(Saved entries)
━━━━━━━━━━━━━━━━━━━━━━━━━━━━━━
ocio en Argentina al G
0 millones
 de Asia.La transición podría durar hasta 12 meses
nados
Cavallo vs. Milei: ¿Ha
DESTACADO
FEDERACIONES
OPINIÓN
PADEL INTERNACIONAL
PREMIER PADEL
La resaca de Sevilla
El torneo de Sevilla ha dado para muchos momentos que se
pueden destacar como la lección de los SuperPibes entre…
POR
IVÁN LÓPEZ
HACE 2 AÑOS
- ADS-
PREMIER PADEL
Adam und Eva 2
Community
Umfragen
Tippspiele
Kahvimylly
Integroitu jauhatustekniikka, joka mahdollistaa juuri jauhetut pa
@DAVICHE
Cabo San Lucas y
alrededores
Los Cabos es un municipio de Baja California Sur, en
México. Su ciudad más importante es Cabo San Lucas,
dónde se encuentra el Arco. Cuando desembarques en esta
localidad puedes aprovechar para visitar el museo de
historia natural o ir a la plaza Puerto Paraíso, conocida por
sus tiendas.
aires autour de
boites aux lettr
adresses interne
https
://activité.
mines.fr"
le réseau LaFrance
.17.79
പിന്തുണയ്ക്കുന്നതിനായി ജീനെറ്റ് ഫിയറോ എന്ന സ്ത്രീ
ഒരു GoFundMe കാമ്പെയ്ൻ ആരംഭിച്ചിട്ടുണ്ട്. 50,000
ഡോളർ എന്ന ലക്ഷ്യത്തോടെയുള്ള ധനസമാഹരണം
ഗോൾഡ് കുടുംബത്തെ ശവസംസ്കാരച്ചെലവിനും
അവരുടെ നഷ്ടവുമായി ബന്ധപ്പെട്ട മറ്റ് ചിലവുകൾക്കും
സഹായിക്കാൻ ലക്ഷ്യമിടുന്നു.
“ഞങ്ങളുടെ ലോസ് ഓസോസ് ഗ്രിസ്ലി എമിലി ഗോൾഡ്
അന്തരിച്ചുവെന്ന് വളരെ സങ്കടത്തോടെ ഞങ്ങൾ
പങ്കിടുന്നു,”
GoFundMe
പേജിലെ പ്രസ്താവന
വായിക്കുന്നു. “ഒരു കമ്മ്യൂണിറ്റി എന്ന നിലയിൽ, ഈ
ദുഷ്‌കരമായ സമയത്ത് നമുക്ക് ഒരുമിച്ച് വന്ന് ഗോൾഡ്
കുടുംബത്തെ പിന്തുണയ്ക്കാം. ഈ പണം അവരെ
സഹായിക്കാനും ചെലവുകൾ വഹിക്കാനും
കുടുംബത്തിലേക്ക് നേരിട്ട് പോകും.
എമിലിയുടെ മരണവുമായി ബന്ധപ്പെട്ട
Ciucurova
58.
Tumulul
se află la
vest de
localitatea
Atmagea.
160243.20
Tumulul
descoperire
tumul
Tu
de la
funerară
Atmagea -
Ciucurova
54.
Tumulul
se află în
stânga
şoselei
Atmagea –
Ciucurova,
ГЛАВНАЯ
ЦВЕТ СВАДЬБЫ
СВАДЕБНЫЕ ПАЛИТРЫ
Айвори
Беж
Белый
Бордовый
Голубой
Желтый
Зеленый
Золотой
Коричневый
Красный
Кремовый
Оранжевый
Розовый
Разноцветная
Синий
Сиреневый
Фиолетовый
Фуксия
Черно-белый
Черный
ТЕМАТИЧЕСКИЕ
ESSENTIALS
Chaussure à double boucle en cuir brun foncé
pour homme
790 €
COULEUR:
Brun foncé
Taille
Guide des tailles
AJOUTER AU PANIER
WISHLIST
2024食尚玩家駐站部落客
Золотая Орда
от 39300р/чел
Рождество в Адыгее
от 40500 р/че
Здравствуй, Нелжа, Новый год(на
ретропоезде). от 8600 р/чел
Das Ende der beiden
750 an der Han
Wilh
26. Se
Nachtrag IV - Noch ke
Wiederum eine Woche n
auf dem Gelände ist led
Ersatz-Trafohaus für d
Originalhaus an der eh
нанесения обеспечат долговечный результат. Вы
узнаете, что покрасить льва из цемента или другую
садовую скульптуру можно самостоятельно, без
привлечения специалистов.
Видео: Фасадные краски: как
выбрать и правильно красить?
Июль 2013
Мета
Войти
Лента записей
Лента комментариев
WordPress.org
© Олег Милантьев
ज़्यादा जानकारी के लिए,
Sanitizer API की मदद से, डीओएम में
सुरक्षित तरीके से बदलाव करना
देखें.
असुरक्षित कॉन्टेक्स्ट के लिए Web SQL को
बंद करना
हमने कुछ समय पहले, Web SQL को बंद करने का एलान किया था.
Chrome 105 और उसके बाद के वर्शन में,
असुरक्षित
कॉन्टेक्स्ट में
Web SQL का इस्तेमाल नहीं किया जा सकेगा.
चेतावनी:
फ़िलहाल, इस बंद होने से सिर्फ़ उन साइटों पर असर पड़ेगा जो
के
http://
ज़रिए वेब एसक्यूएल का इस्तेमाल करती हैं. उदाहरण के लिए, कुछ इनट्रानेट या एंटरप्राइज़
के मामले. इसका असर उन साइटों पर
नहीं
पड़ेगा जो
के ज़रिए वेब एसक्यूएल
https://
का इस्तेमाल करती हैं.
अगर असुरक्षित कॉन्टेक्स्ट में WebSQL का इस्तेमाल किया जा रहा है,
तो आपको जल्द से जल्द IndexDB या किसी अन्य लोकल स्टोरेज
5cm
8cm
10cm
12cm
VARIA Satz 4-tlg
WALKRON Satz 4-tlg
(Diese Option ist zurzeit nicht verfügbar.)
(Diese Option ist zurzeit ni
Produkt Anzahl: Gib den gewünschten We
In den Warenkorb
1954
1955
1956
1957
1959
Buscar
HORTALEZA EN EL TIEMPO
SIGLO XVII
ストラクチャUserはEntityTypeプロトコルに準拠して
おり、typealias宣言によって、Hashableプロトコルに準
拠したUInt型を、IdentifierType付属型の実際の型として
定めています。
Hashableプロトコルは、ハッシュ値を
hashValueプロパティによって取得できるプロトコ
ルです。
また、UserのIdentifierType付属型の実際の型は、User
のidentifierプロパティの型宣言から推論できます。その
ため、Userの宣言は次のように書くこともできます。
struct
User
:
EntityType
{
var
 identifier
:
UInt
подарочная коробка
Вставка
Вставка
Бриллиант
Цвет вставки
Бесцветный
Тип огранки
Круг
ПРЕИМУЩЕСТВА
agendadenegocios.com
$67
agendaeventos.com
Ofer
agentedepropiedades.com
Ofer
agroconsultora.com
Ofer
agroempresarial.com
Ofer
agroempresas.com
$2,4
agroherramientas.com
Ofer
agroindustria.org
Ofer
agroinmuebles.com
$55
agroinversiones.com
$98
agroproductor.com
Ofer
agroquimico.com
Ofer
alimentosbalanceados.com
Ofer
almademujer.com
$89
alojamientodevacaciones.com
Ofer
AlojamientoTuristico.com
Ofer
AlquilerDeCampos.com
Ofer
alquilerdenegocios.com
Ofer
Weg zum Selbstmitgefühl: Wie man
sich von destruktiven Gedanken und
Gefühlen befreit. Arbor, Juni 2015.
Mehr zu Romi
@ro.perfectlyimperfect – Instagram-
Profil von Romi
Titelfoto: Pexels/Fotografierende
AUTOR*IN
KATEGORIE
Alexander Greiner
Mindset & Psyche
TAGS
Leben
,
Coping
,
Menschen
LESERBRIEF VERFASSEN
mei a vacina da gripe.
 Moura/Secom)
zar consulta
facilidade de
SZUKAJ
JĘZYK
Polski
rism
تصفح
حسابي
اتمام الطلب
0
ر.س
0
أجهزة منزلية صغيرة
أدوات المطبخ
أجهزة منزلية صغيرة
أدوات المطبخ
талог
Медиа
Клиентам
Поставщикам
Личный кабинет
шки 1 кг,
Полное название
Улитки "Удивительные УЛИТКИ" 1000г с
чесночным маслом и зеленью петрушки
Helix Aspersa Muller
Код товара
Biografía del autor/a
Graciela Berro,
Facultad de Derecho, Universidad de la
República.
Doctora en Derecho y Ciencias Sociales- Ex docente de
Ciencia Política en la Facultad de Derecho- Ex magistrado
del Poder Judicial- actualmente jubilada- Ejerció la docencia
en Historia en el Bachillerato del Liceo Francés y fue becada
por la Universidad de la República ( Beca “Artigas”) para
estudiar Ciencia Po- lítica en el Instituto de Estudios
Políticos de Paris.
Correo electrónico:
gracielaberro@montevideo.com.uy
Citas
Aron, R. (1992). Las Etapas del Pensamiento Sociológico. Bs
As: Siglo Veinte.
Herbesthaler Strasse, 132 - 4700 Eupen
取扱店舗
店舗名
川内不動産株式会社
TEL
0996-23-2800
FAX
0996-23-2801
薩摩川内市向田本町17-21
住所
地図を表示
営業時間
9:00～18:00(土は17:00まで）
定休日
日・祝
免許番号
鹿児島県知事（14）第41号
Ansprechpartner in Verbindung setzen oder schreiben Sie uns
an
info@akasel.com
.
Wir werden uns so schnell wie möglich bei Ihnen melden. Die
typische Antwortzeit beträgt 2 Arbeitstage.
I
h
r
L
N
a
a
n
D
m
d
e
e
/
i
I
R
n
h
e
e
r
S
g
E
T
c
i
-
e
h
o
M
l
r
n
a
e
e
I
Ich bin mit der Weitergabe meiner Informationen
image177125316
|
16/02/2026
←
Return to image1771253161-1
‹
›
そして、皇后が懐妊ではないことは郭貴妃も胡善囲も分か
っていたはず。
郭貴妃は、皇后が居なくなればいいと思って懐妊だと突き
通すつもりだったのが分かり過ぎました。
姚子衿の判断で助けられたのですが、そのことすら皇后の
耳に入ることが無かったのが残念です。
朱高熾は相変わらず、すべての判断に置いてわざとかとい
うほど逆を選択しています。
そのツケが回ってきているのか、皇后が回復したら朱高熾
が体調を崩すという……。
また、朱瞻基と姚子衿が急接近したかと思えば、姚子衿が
━━━━━━━━━━━━━━━━━━━━━━━━━━━━━━
Show every line above where "foncé" is found.

Chaussure à double boucle en cuir brun foncé
Brun foncé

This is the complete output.